Getting shapes of raster features with rasterio

Sean Gillies

2014-01-18 00:00

I've just added a new function to rasterio that generates the shapes of all features in an image. The region labeling algorithm is provided by libgdal's GDALPolygonize() and I'm using GDAL and OGR in-memory raster and vector datastores to avoid disk I/O. Look, Ma, no temporary files.

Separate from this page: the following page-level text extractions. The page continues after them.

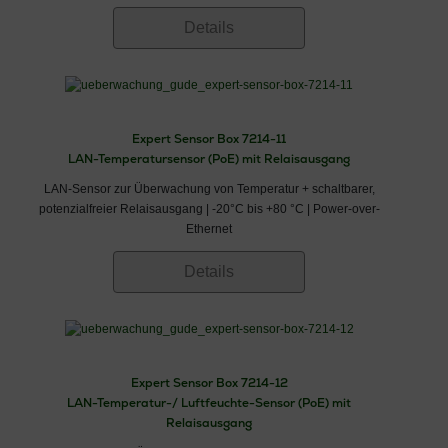
1100hPa Luftdruck
Details
Expert Sensor Box 7214-11
LAN-Temperatursensor (PoE) mit Relaisausgang
LAN-Sensor zur Überwachung von Temperatur + schaltbarer,
potenzialfreier Relaisausgang | -20°C bis +80 °C | Power-over-
Ethernet
Details
Expert Sensor Box 7214-12
LAN-Temperatur-/ Luftfeuchte-Sensor (PoE) mit
Relaisausgang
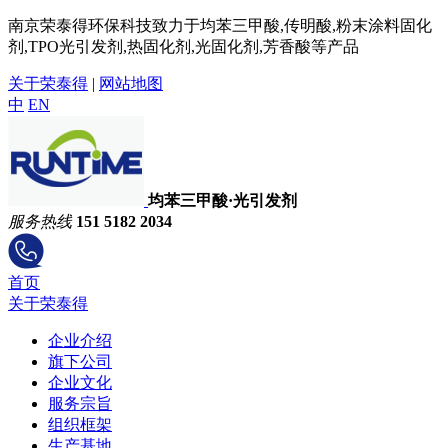
南京荣泰得环保科技致力于均苯三甲酸,传明酸,粉末涂料固化
剂,TPO光引发剂,热固化剂,光固化剂,芳香酸等产品
关于荣泰得
|
网站地图
中
EN
均苯三甲酸·光引发剂
服务热线
151 5182 2034
首页
关于荣泰得
企业介绍
旗下公司
企业文化
服务宗旨
组织框架
生产基地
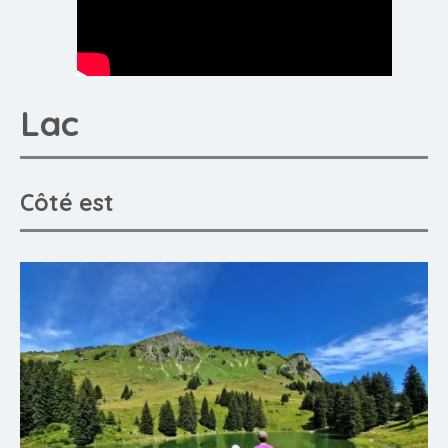
Lac
Côté est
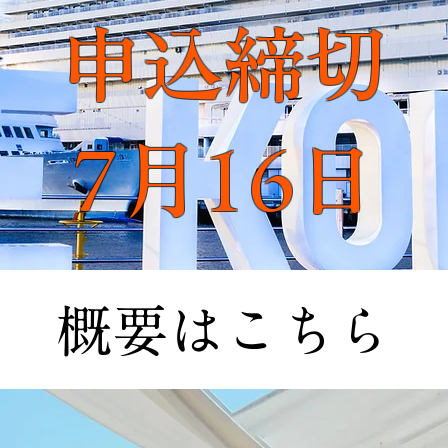
申込締切
7月16日
​概要はこちら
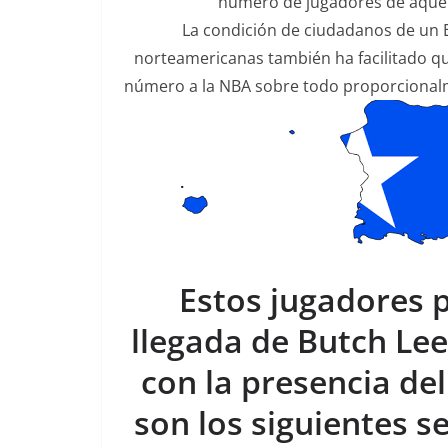
número de jugadores de aquella
La condición de ciudadanos de un E
norteamericanas también ha facilitado q
número a la NBA sobre todo proporcionalm
Estos jugadores 
llegada de Butch Lee
con la presencia de
son los siguientes s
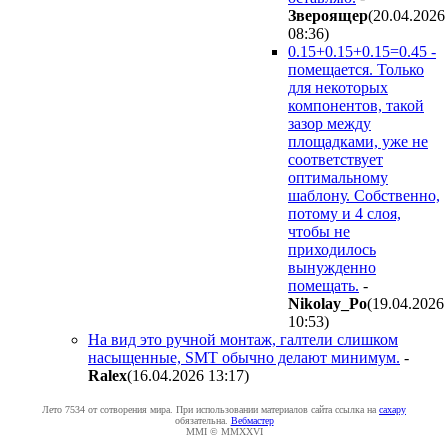
Звepoящep
(20.04.2026
08:36
)
0.15+0.15+0.15=0.45 -
помещается. Только
для некоторых
компонентов, такой
зазор между
площадками, уже не
соответствует
оптимальному
шаблону. Собственно,
потому и 4 слоя,
чтобы не
приходилось
вынужденно
помещать.
-
Nikolay_Po
(19.04.2026
10:53
)
На вид это ручной монтаж, галтели слишком
насыщенные, SMT обычно делают минимум.
-
Ralex
(16.04.2026 13:17
)
Лето 7534 от сотворения мира. При использовании материалов сайта ссылка на
caxapу
обязательна.
Вебмастер
MMI © MMXXVI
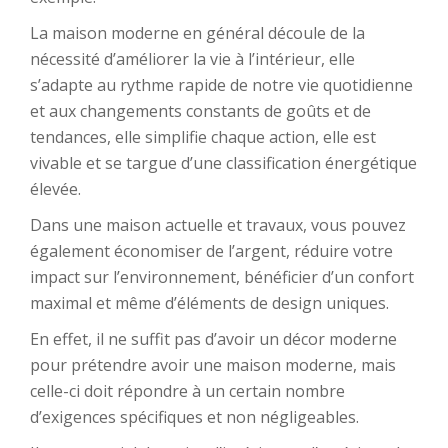
La maison moderne en général découle de la
nécessité d’améliorer la vie à l’intérieur, elle
s’adapte au rythme rapide de notre vie quotidienne
et aux changements constants de goûts et de
tendances, elle simplifie chaque action, elle est
vivable et se targue d’une classification énergétique
élevée.
Dans une maison actuelle et travaux, vous pouvez
également économiser de l’argent, réduire votre
impact sur l’environnement, bénéficier d’un confort
maximal et même d’éléments de design uniques.
En effet, il ne suffit pas d’avoir un décor moderne
pour prétendre avoir une maison moderne, mais
celle-ci doit répondre à un certain nombre
d’exigences spécifiques et non négligeables.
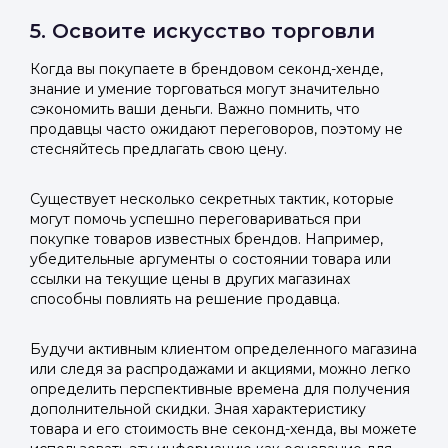
5. Освоите искусство торговли
Когда вы покупаете в брендовом секонд-хенде,
знание и умение торговаться могут значительно
сэкономить ваши деньги. Важно помнить, что
продавцы часто ожидают переговоров, поэтому не
стесняйтесь предлагать свою цену.
Существует несколько секретных тактик, которые
могут помочь успешно переговариваться при
покупке товаров известных брендов. Например,
убедительные аргументы о состоянии товара или
ссылки на текущие цены в других магазинах
способны повлиять на решение продавца.
Будучи активным клиентом определенного магазина
или следя за распродажами и акциями, можно легко
определить перспективные времена для получения
дополнительной скидки. Зная характеристику
товара и его стоимость вне секонд-хенда, вы можете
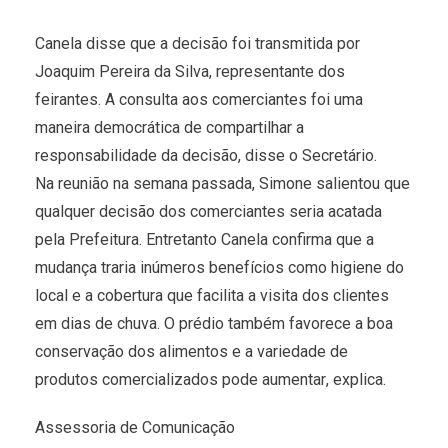
Canela disse que a decisão foi transmitida por
Joaquim Pereira da Silva, representante dos
feirantes. A consulta aos comerciantes foi uma
maneira democrática de compartilhar a
responsabilidade da decisão, disse o Secretário.
Na reunião na semana passada, Simone salientou que
qualquer decisão dos comerciantes seria acatada
pela Prefeitura. Entretanto Canela confirma que a
mudança traria inúmeros benefícios como higiene do
local e a cobertura que facilita a visita dos clientes
em dias de chuva. O prédio também favorece a boa
conservação dos alimentos e a variedade de
produtos comercializados pode aumentar, explica.
Assessoria de Comunicação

In the interpreter session shown below, I made a 12 x 12 image with three different features: the background with value 1, a 4 x 4 square in the upper left corner with value 2, and a 2 x 2 square with value 5 on the left edge. Then I copied an affine transformation matrix from the rasterio test suite and passed it and the image to rasterio.features.shapes(). The result: the polygon boundaries of those three features in "world", not image, coordinates.

>>> import pprint
>>> import numpy
>>> from rasterio import features
>>> image = numpy.ones((12, 12), dtype=numpy.uint8)
>>> image[0:4,0:4] = 2
>>> image[4:6,0:2] = 5
>>> image
array([[2, 2, 2, 2, 1, 1, 1, 1, 1, 1, 1, 1],
       [2, 2, 2, 2, 1, 1, 1, 1, 1, 1, 1, 1],
       [2, 2, 2, 2, 1, 1, 1, 1, 1, 1, 1, 1],
       [2, 2, 2, 2, 1, 1, 1, 1, 1, 1, 1, 1],
       [5, 5, 1, 1, 1, 1, 1, 1, 1, 1, 1, 1],
       [5, 5, 1, 1, 1, 1, 1, 1, 1, 1, 1, 1],
       [1, 1, 1, 1, 1, 1, 1, 1, 1, 1, 1, 1],
       [1, 1, 1, 1, 1, 1, 1, 1, 1, 1, 1, 1],
       [1, 1, 1, 1, 1, 1, 1, 1, 1, 1, 1, 1],
       [1, 1, 1, 1, 1, 1, 1, 1, 1, 1, 1, 1],
       [1, 1, 1, 1, 1, 1, 1, 1, 1, 1, 1, 1],
       [1, 1, 1, 1, 1, 1, 1, 1, 1, 1, 1, 1]], dtype=uint8)
>>> t = [101985.0, 300.0379266750948, 0.0,
...      2826915.0, 0.0, -300.041782729805]
>>> for shape, value in features.shapes(image, transform=t):
...     print("Image value:")
...     print(value)
...     print("Geometry:")
...     pprint.pprint(shape)
...
Image value:
2
Geometry:
{'coordinates': [[(101985.0, 2826915.0),
                  (101985.0, 2825714.832869081),
                  (103185.15170670037, 2825714.832869081),
                  (103185.15170670037, 2826915.0),
                  (101985.0, 2826915.0)]],
 'type': 'Polygon'}
Image value:
5
Geometry:
{'coordinates': [[(101985.0, 2825714.832869081),
                  (101985.0, 2825114.7493036212),
                  (102585.0758533502, 2825114.7493036212),
                  (102585.0758533502, 2825714.832869081),
                  (101985.0, 2825714.832869081)]],
 'type': 'Polygon'}
Image value:
1
Geometry:
{'coordinates': [[(103185.15170670037, 2826915.0),
                  (103185.15170670037, 2825714.832869081),
                  (102885.11378002529, 2825714.832869081),
                  (102585.0758533502, 2825714.832869081),
                  (102585.0758533502, 2825114.7493036212),
                  (102285.0379266751, 2825114.7493036212),
                  (101985.0, 2825114.7493036212),
                  (101985.0, 2823314.4986072425),
                  (105285.41719342604, 2823314.4986072425),
                  (105585.45512010113, 2823314.4986072425),
                  (105585.45512010113, 2826915.0),
                  (103185.15170670037, 2826915.0)]],
 'type': 'Polygon'}

In its initial form, the function generated GeoJSON-ish feature dicts, but I decided these were too heavy and have switched to a pair of objects: one a GeoJSON style geometry dict and the other the labeled feature's characteristic image value.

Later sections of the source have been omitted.